Autocrine and paracrine effects of melatonin over circadian system and enzyme of synthesis of melatonin localized in trophoblast and endothelial cells.

5. Conclusion

Participation of the circadian regulatory system has been described as a feedback regulatory loop where melatonin is downregulating the clock genes. In turn, clock genes upregulate the expression of output genes such as VEGF, SOD, NAT, and HIOMT. Current evidences describe that the placenta is a nonpineal organ, which synthesizes melatonin, and the activity of this organ is regulated by a circadian system.

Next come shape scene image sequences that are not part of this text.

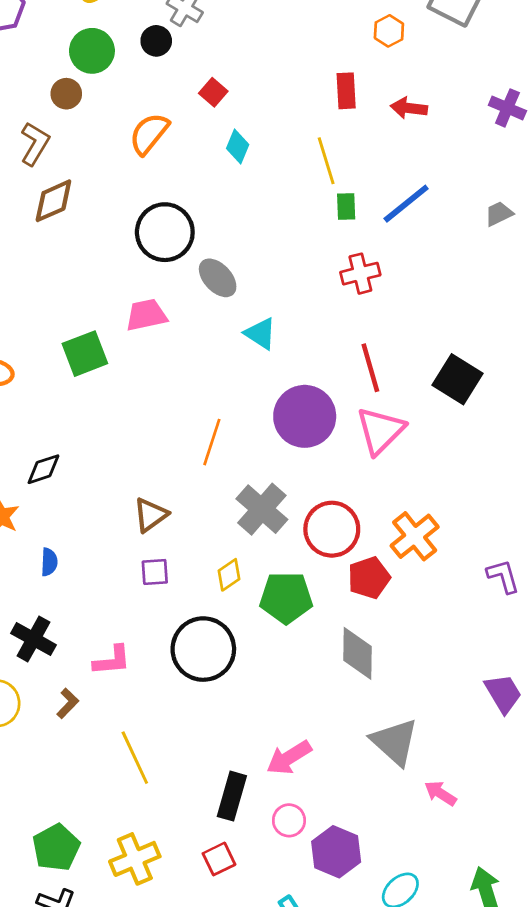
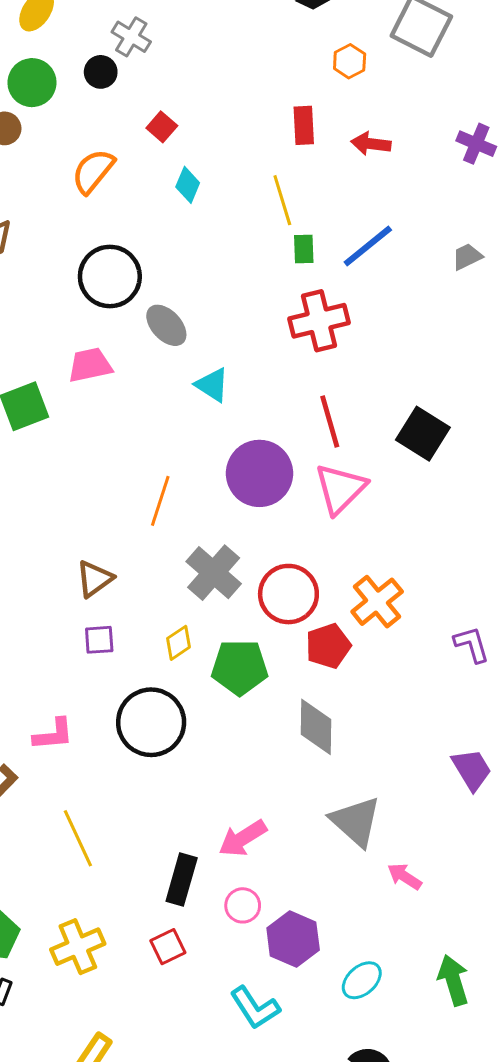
red cross: (360, 274) -> (319, 321), size x1.4

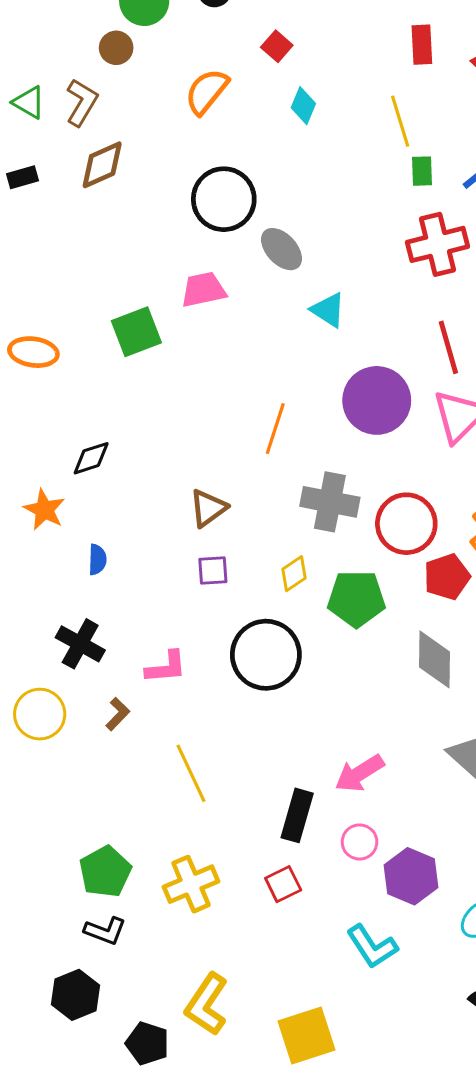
gray cross: (214, 573) -> (330, 502), turned -30

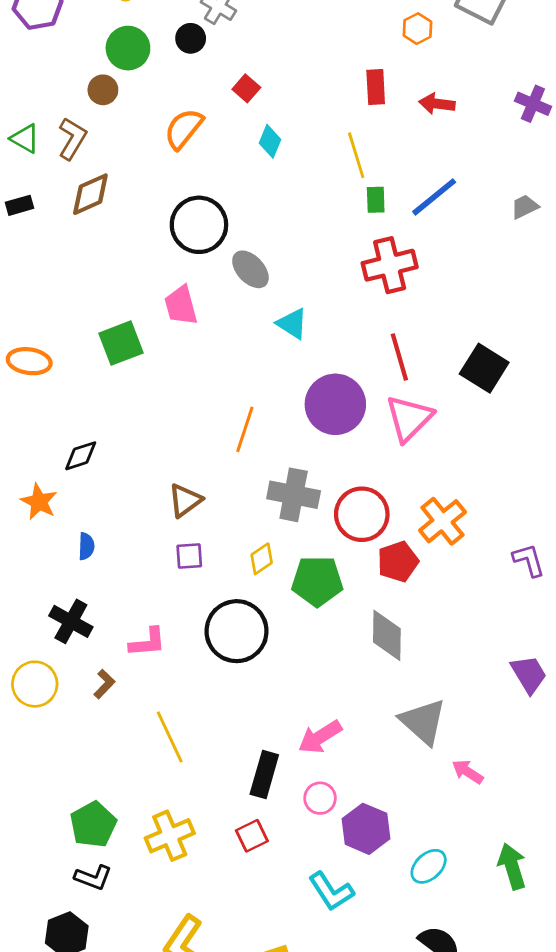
pink trapezoid: (203, 290) -> (181, 306), turned -93

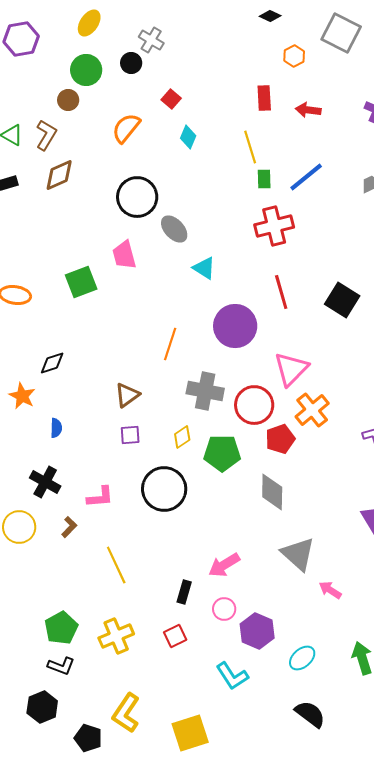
pink triangle: (409, 418) -> (291, 369), moved
black rectangle: (264, 774) -> (184, 592), size x0.7

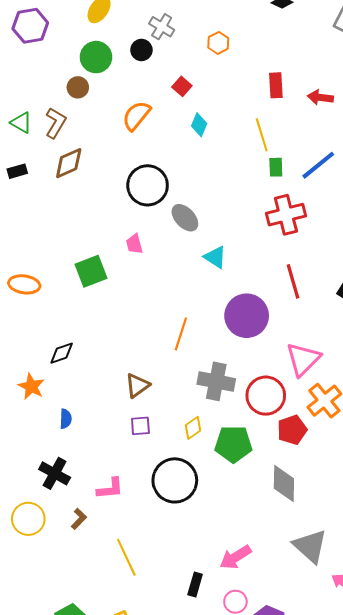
orange hexagon: (294, 56) -> (218, 43), moved
pink trapezoid: (124, 255) -> (134, 244), size x0.7

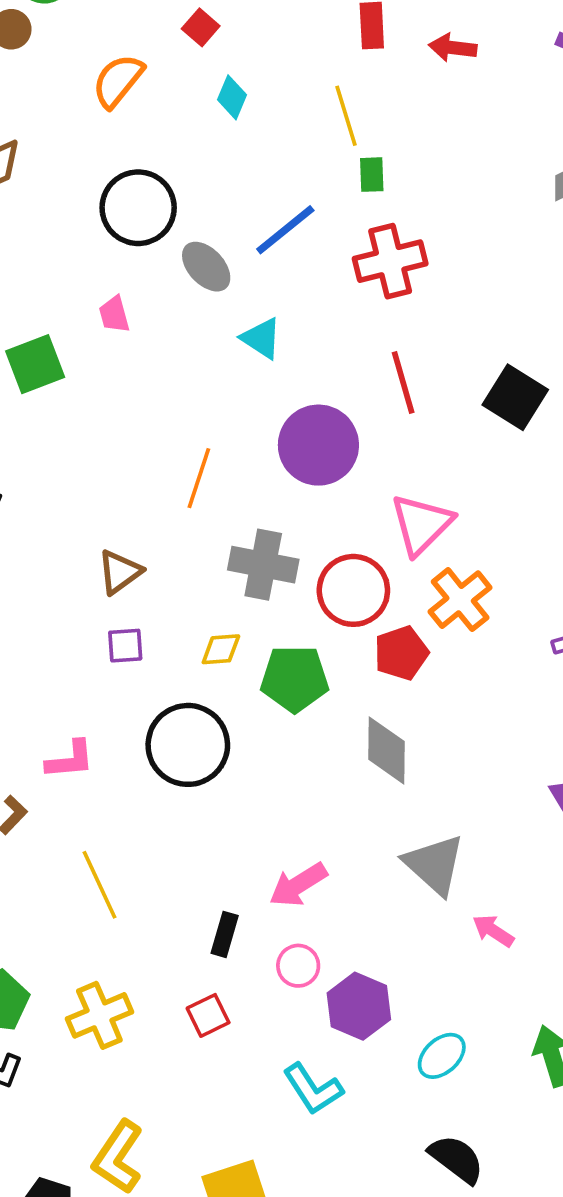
blue line: (318, 165) -> (285, 230), moved
yellow diamond: (193, 428) -> (221, 649), turned 30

Moreover, an impaired circadian system is associated with an altered production of melatonin; however, the effect of this alteration on clock gene expression or output genes (VEGF) has not been described. We believe that circadian system and melatonin are a keystone molecule in the placental physiology, but more studies are necessary in order to test this idea. In this regard, we propose that melatonin may control clock gene expression (Bmal1, Per1-3, Cry1-2, and Clock) and output genes (VEGF) during normal pregnancies.